= Herbrandization =

Proof of Herbrand's theorem

The Herbrandization of a logical formula (named after Jacques Herbrand) is a construction that is dual to the Skolemization of a formula. Thoralf Skolem had considered the Skolemizations of formulas in prenex form as part of his proof of the Löwenheim–Skolem theorem (Skolem 1920). Herbrand worked with this dual notion of Herbrandization, generalized to apply to non-prenex formulas as well, in order to prove Herbrand's theorem (Herbrand 1930).

The resulting formula is not necessarily equivalent to the original one. As with Skolemization, which only preserves satisfiability, Herbrandization being Skolemization's dual preserves validity: the resulting formula is valid if and only if the original one is.

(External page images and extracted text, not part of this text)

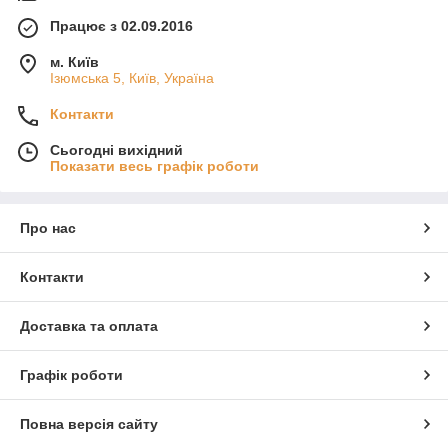
Працює з 02.09.2016
м. Київ
Ізюмська 5, Київ, Україна
Контакти
Сьогодні вихідний
Показати весь графік роботи
Про нас
Контакти
Доставка та оплата
Графік роботи
Повна версія сайту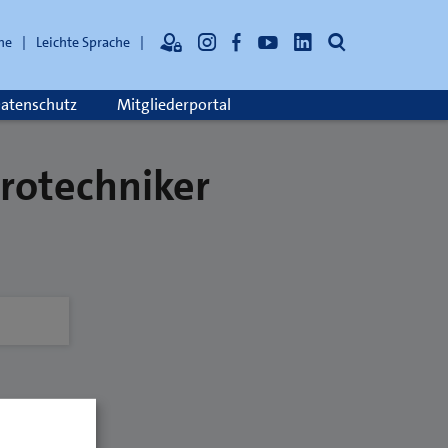
Suche
he
Leichte Sprache
atenschutz
Mitgliederportal
rotechniker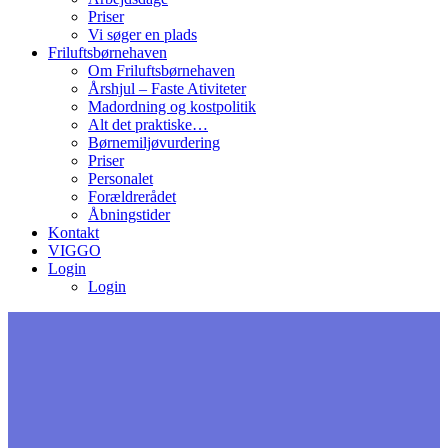
Priser
Vi søger en plads
Friluftsbørnehaven
Om Friluftsbørnehaven
Årshjul – Faste Ativiteter
Madordning og kostpolitik
Alt det praktiske…
Børnemiljøvurdering
Priser
Personalet
Forældrerådet
Åbningstider
Kontakt
VIGGO
Login
Login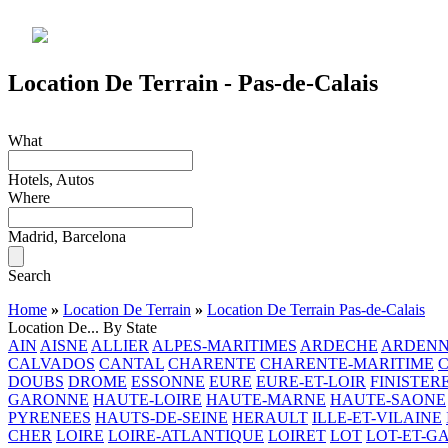
Location De Terrain - Pas-de-Calais
What
Hotels, Autos
Where
Madrid, Barcelona
Search
Home
»
Location De Terrain
»
Location De Terrain Pas-de-Calais
Location De... By State
AIN
AISNE
ALLIER
ALPES-MARITIMES
ARDECHE
ARDENN
CALVADOS
CANTAL
CHARENTE
CHARENTE-MARITIME
DOUBS
DROME
ESSONNE
EURE
EURE-ET-LOIR
FINISTER
GARONNE
HAUTE-LOIRE
HAUTE-MARNE
HAUTE-SAONE
PYRENEES
HAUTS-DE-SEINE
HERAULT
ILLE-ET-VILAINE
CHER
LOIRE
LOIRE-ATLANTIQUE
LOIRET
LOT
LOT-ET-G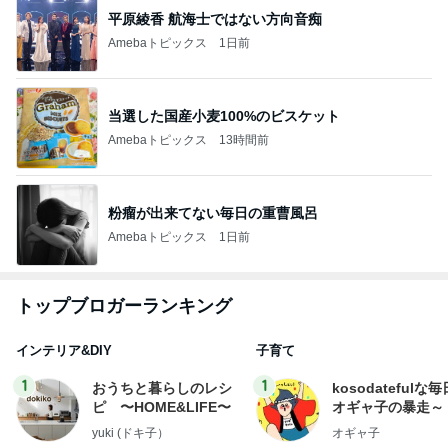
平原綾香 航海士ではない方向音痴
Amebaトピックス
1日前
当選した国産小麦100%のビスケット
Amebaトピックス
13時間前
粉瘤が出来てない毎日の重曹風呂
Amebaトピックス
1日前
トップブロガーランキング
インテリア&DIY
子育て
1
1
おうちと暮らしのレシ
kosodatefulな毎
ピ 〜HOME&LIFE〜
オギャ子の暴走～
yuki (ドキ子）
オギャ子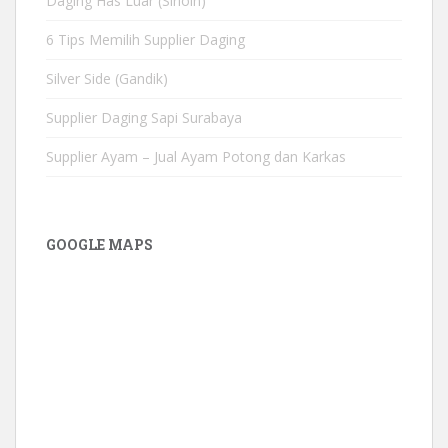
Daging Has Luar (Sirloin)
6 Tips Memilih Supplier Daging
Silver Side (Gandik)
Supplier Daging Sapi Surabaya
Supplier Ayam – Jual Ayam Potong dan Karkas
GOOGLE MAPS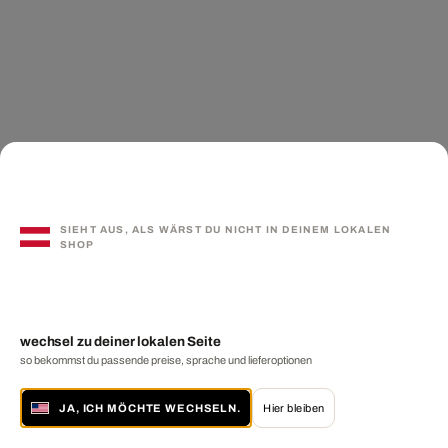
SIEHT AUS, ALS WÄRST DU NICHT IN DEINEM LOKALEN
SHOP
wechsel zu deiner lokalen Seite
so bekommst du passende preise, sprache und lieferoptionen
JA, ICH MÖCHTE WECHSELN.
Hier bleiben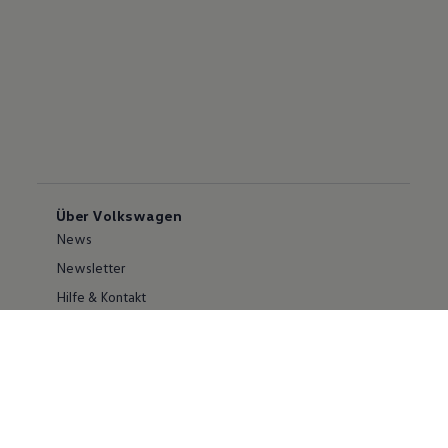
Über Volkswagen
News
Newsletter
Hilfe & Kontakt
Karriere
Händlersuche
Geschäftskunden
Information zur Barrierefreiheit
Ersthelfer/ first responder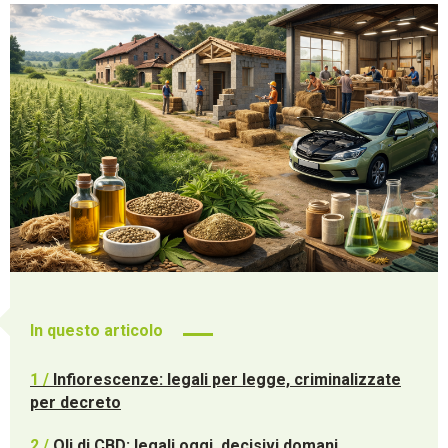
In questo articolo
1 /
Infiorescenze: legali per legge, criminalizzate
per decreto
2 /
Oli di CBD: legali oggi, decisivi domani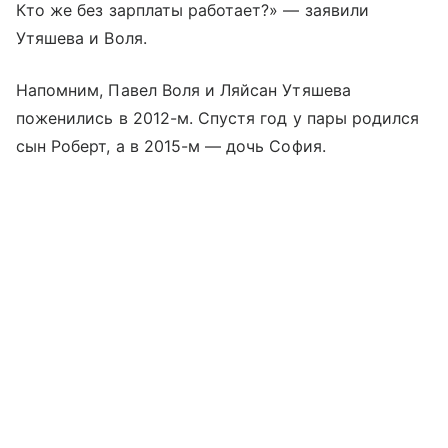
Кто же без зарплаты работает?» — заявили
Утяшева и Воля.
Напомним, Павел Воля и Ляйсан Утяшева
поженились в 2012-м. Спустя год у пары родился
сын Роберт, а в 2015-м — дочь София.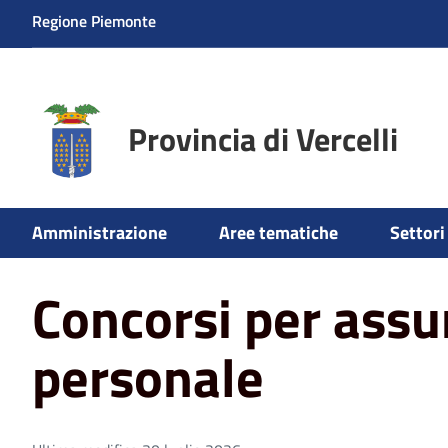
Regione Piemonte
Provincia di Vercelli
Home
Aree tematiche
Bandi e Concorsi
Concorsi pe
Amministrazione
Aree tematiche
Settori 
Concorsi per ass
personale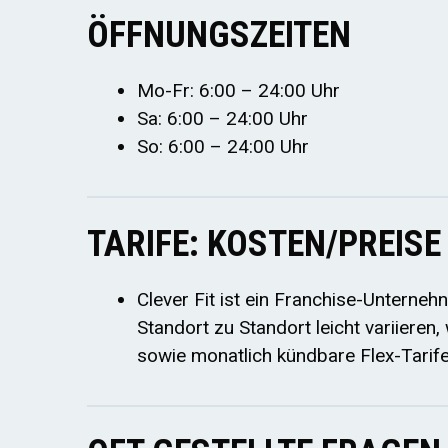
ÖFFNUNGSZEITEN
Mo-Fr: 6:00 – 24:00 Uhr
Sa: 6:00 – 24:00 Uhr
So: 6:00 – 24:00 Uhr
TARIFE: KOSTEN/PREISE
Clever Fit ist ein Franchise-Unterneh
Standort zu Standort leicht variieren
sowie monatlich kündbare Flex-Tarif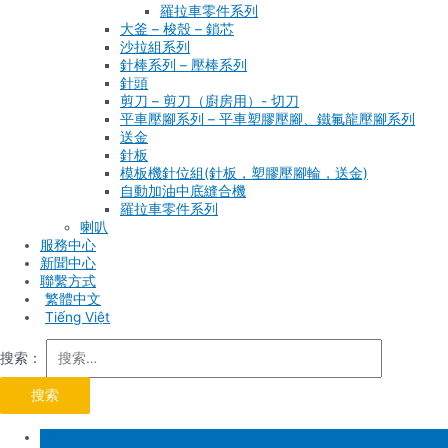
羅拉車零件系列
大釜 – 梭殼 – 鎖芯
沙拉組系列
針棒系列 – 壓棒系列
針頭
剪刀 – 剪刀（廚房用）- 切刀
平車壓腳系列 – 平車塑膠壓腳、鐵氟龍壓腳系列
送金
針板
模板機針位組(針板，塑膠壓腳輪，送金)
自動加油中底縫合機
羅拉車零件系列
喇叭
服務中心
新聞中心
聯繫方式
Tiếng Việt
搜索：
首頁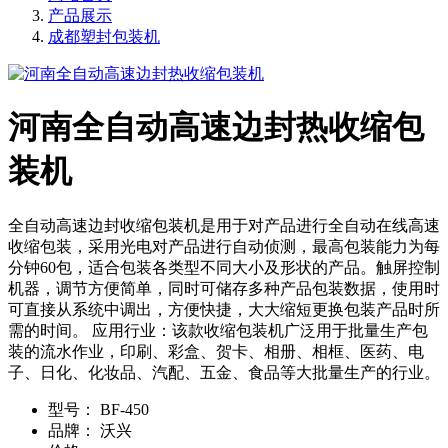
产品展示
成都塑封包装机
河南全自动高速边封热收缩包
装机
全自动高速边封收缩包装机是用于对产品进行全自动在线高速
收缩包装，采用光电对产品进行自动侦测，最高包装能力为每
分钟60包，适合包装各类型不同大小及形状的产品。触屏控制
机器，调节方便简单，同时可储存多种产品包装数据，使用时
可直接从系统中调出，方便快捷，大大缩短更换包装产品时所
需的时间。 应用行业：该款收缩包装机广泛用于批量生产包
装的流水作业，印刷、彩盒、贺卡、相册、相框、医药、电
子、日化、化妆品、汽配、五金、食品等大批量生产的行业。
型号：
BF-450
品牌：
沃兴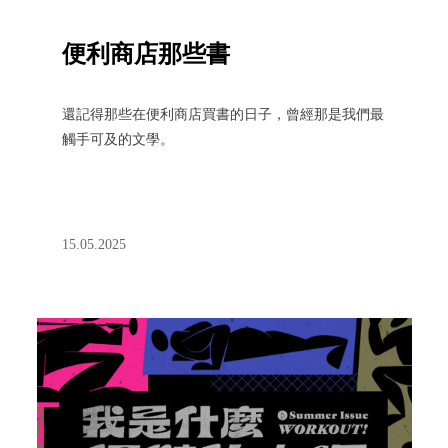
便利商店那些書
還記得那些在便利商店買書的日子，曾經那是我們最
觸手可及的文學。
15.05.2025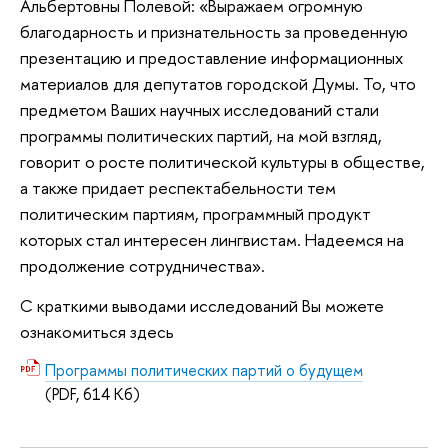
Альбертовны Полевой: «Выражаем огромную
благодарность и признательность за проведенную
презентацию и предоставление информационных
материалов для депутатов городской Думы. То, что
предметом Ваших научных исследований стали
программы политических партий, на мой взгляд,
говорит о росте политической культуры в обществе,
а также придает респектабельности тем
политическим партиям, программный продукт
которых стал интересен лингвистам. Надеемся на
продолжение сотрудничества».
С краткими выводами исследований Вы можете
ознакомиться здесь
Программы политических партий о будущем
(PDF, 614 Кб)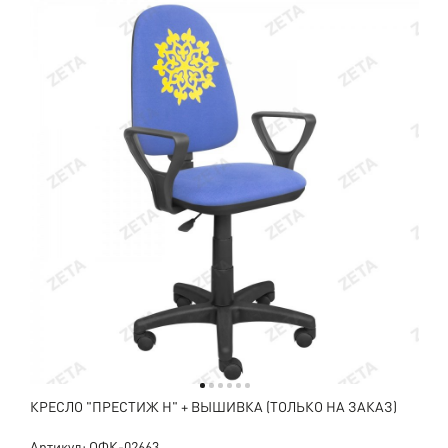
КРЕСЛО "ПРЕСТИЖ Н" + ВЫШИВКА (ТОЛЬКО НА ЗАКАЗ)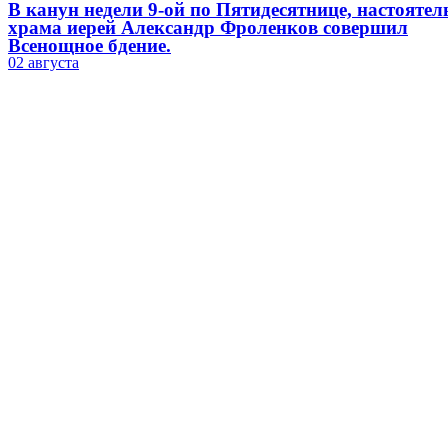
В канун недели 9-ой по Пятидесятнице, настоятел
храма иерей Александр Фроленков совершил
Всенощное бдение.
02 августа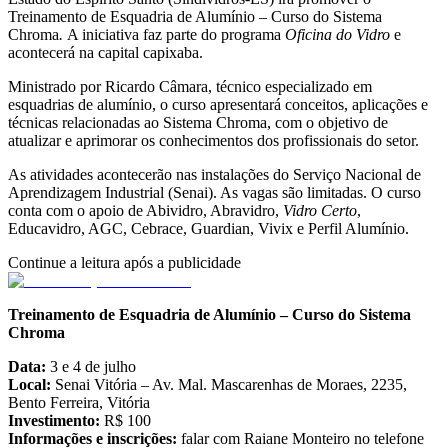
Treinamento de Esquadria de Alumínio – Curso do Sistema
Chroma
.
A iniciativa faz parte do programa
Oficina do Vidro
e
acontecerá na capital capixaba.
Ministrado por Ricardo Câmara, técnico especializado em
esquadrias de alumínio, o curso apresentará conceitos, aplicações e
técnicas relacionadas ao Sistema Chroma, com o objetivo de
atualizar e aprimorar os conhecimentos dos profissionais do setor.
As atividades acontecerão nas instalações do Serviço Nacional de
Aprendizagem Industrial (Senai). As vagas são limitadas. O curso
conta com o apoio de Abividro, Abravidro,
Vidro Certo
,
Educavidro, AGC, Cebrace, Guardian, Vivix e Perfil Alumínio.
Continue a leitura após a publicidade
Treinamento de Esquadria de Alumínio – Curso do Sistema
Chroma
Data:
3 e 4 de julho
Local:
Senai Vitória – Av. Mal. Mascarenhas de Moraes, 2235,
Bento Ferreira, Vitória
Investimento:
R$ 100
Informações e inscrições:
falar com Raiane Monteiro no telefone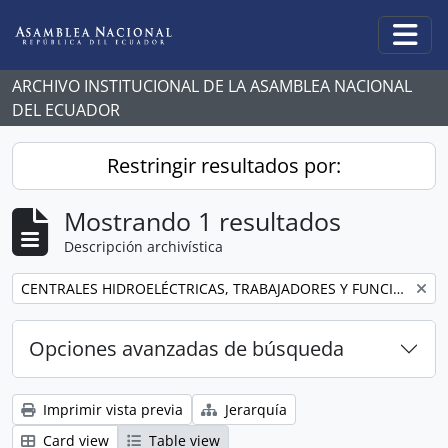
Skip to main content
Togg
ARCHIVO INSTITUCIONAL DE LA ASAMBLEA NACIONAL
DEL ECUADOR
Restringir resultados por:
Mostrando 1 resultados
Descripción archivística
Remove filter:
CENTRALES HIDROELÉCTRICAS, TRABAJADORES Y FUNCIONARIOS Y UNIDAD DE NEGOCIO TRANSELECTRIC
Opciones avanzadas de búsqueda
Imprimir vista previa
Jerarquía
Card view
Table view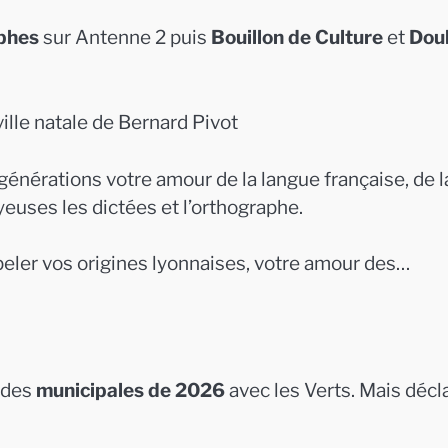
phes
sur Antenne 2 puis
Bouillon de Culture
et
Dou
ille natale de Bernard Pivot
 générations votre amour de la langue française, de l
yeuses les dictées et l’orthographe.
eler vos origines lyonnaises, votre amour des…
r des
municipales de 2026
avec les Verts. Mais décl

==Definition and examples==
Let $F$ be a formula in the language of first-order logic. We may assume that $F$ contains no variable that is bound by two different quantifier occurrences, and that no variable occurs both bound and free. (That is, $F$ could be relettered to ensure these conditions, in such a way that the result is an equivalent formula).

The Herbrandization of $F$ is then obtained as follows:

- First, replace any free variables in $F$ by constant symbols.
- Second, delete all quantifiers on variables that are either (1) universally quantified and within an even number of negation signs, or (2) existentially quantified and within an odd number of negation signs.
- Finally, replace each such variable $v$ with a function symbol $f_v(x_1,\dots,x_k)$, where $x_1,\dots,x_k$ are the variables that are still quantified, and whose quantifiers govern $v$.

For instance, consider the formula $F := \forall y \exists x [R(y,x) \wedge \neg\exists z S(x,z)]$. There are no free variables to replace. The variables $y,z$ are the kind we consider for the second step, so we delete the quantifiers $\forall y$ and $\exists z$. Finally, we then replace $y$ with a constant $c_y$ (since there were no other quantifiers governing $y$), and we replace $z$ with a function symbol $f_z(x)$:

 $F^H = \exists x [R(c_y,x) \wedge \neg S(x,f_z(x))].$

The Skolemization of a formula is obtained similarly, except that in the second step above, we would delete quantifiers on variables that are either (1) existentially quantified and within an even number of negations, or (2) universally quantified and within an odd number of negations. Thus, considering the same $F$ from above, its Skolemization would be:

 $F^S = \forall y [R(y,f_x(y)) \wedge \neg\exists z S(f_x(y),z)].$

To understand the significance of these constructions, see Herbrand's theorem or the Löwenheim–Skolem theorem.